Thermal Capsulorrhaphy for the Treatment of Shoulder Instability
Authors: Anthony Miniaci and Michael J. Codsi
References: Am J Sports Med 2006 34: 1356-1363
Thermal capsulorrhaphy has been used to treat many different types of shoulder instability, including multidirectional instability, unidirectional instability, and microinstability in overhead-throwing athletes. A device that delivers laser energy or radiofrequency energy to the capsule tissue causes the collagen to denature and the capsule to shrink. The optimal temperature to achieve the most shrinkage without causing necrosis of the tissue is between 65° and 75° centigrade.

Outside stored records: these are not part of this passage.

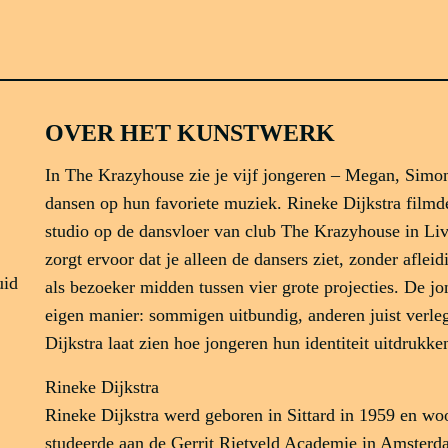
OVER HET KUNSTWERK
In The Krazyhouse zie je vijf jongeren – Megan, Simon
dansen op hun favoriete muziek. Rineke Dijkstra filmd
studio op de dansvloer van club The Krazyhouse in Liv
zorgt ervoor dat je alleen de dansers ziet, zonder afleid
uid
als bezoeker midden tussen vier grote projecties. De j
eigen manier: sommigen uitbundig, anderen juist verleg
Dijkstra laat zien hoe jongeren hun identiteit uitdrukk
Rineke Dijkstra
Rineke Dijkstra werd geboren in Sittard in 1959 en w
studeerde aan de Gerrit Rietveld Academie in Amsterd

This treatment causes a significant decrease in mechanical stiffness for the first 2 weeks, and then, after the tissue undergoes active cellular repair from the surrounding uninjured tissue, the mechanical properties return to near normal by 12 weeks. If the thermal energy is applied in a grid pattern, then the tissue heals with more stiffness by 6 weeks. Clinical studies on thermal capsulorrhaphy for the treatment of multidirectional instability have shown a high rate of recurrent instability (12%–64%). The clinical studies on unidirectional instability showed much better recurrence rates (4%–25%), but because most of the patients also underwent concomitant Bankart repairs and superior labral anterior posterior lesion repairs, the efficacy of the thermal treatment cannot be ascertained. A randomized controlled trial would be needed to assess whether instability with Bankart lesions requires augmentation with thermal capsulorrhaphy. For the patients with microinstability who are overhead-throwing athletes, thermal capsulorrhaphy has shown varying results from a 97% rate of return to sports to a 62% rate of return to sports. Complications of this technique include temporary nerve injuries that usually involve the sensory branch of the axillary nerve and thermal necrosis of the capsule, which is rare.